- **Excerpted data**:
_ _ _ _ _ _ _
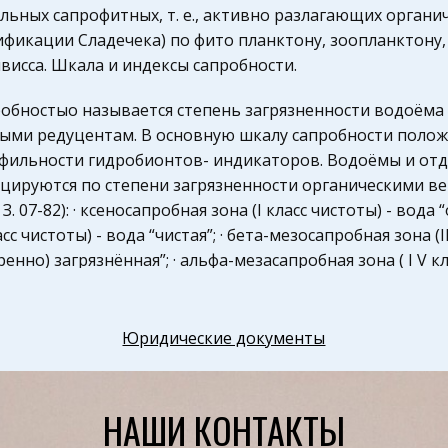
льных сапрофитных, т. е., активно разлагающих органич
фикации Сладечека) по фито планктону, зоопланктону,
висса. Шкала и индексы сапробности.
обностыо называется степень загрязненности водоёма
ыми редуцентам. B основную шкалу сапробности поло
фильности гидробионтов- индикаторов. Водоёмы и отде
цируются по степени загрязненности органическими в
. З. 07-82): · ксеносапробная зона (I класс чистоты) - вода
асс чистоты) - вода “чистая”; · бета-мезосапробная зона (I
ренно) загрязнённая”; · альфа-мезасапробная зона ( I V кла
сапробная зона (V класс чистоты) - вода “грязная”; · гипе
 “очень гряз ная”. Биологических переменных, характе
пы организмов, целых попуцляий и экосис тем, теорети
Юридические документы
реди них имеется относительно немного параметров, т
зателями состояния группы организмов или отдельных
сятся преж де всего, признаки предетального состояни
НАШИ КОНТАКТЫ
шение репродуктивных способ н остей, жизненного цик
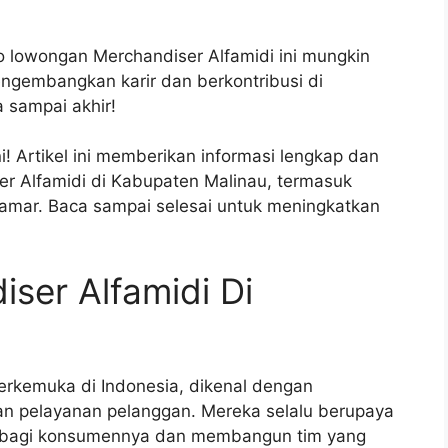
fo lowongan Merchandiser Alfamidi ini mungkin
gembangkan karir dan berkontribusi di
a sampai akhir!
! Artikel ini memberikan informasi lengkap dan
r Alfamidi di Kabupaten Malinau, termasuk
elamar. Baca sampai selesai untuk meningkatkan
ser Alfamidi Di
 terkemuka di Indonesia, dikenal dengan
an pelayanan pelanggan. Mereka selalu berupaya
k bagi konsumennya dan membangun tim yang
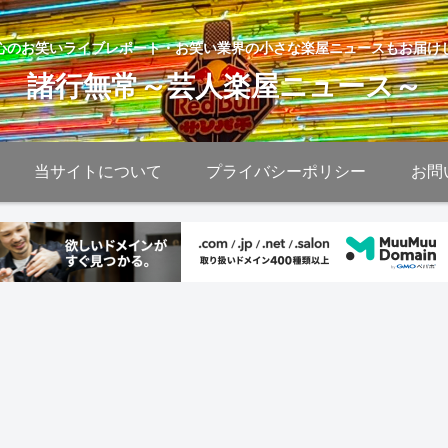
心のお笑いライブレポート・お笑い業界の小さな楽屋ニュースもお届け
諸行無常～芸人楽屋ニュース～
当サイトについて
プライバシーポリシー
お問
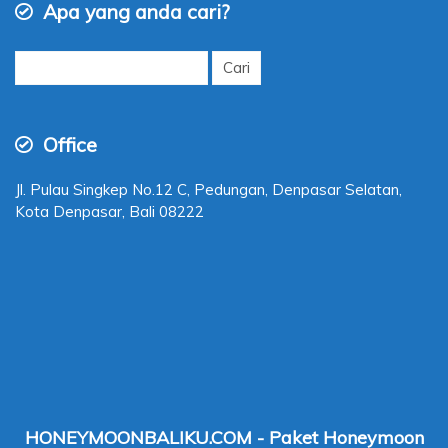
Apa yang anda cari?
Cari
untuk:
Office
Jl. Pulau Singkep No.12 C, Pedungan, Denpasar Selatan,
Kota Denpasar, Bali 08222
HONEYMOONBALIKU.COM - Paket Honeymoon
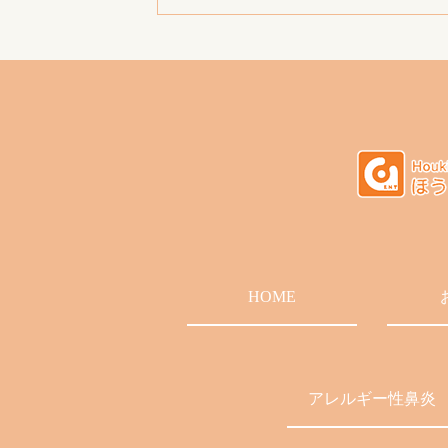
HOME
アレルギー性鼻炎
_ _ _ _ _ _ _
- **Exercise objective**: Across the entries above, find each line with the word "загрязненности" and please copy it out.

- **Final answer**:
обностыо называется степень загрязненности водоёма
цируются по степени загрязненности органическими в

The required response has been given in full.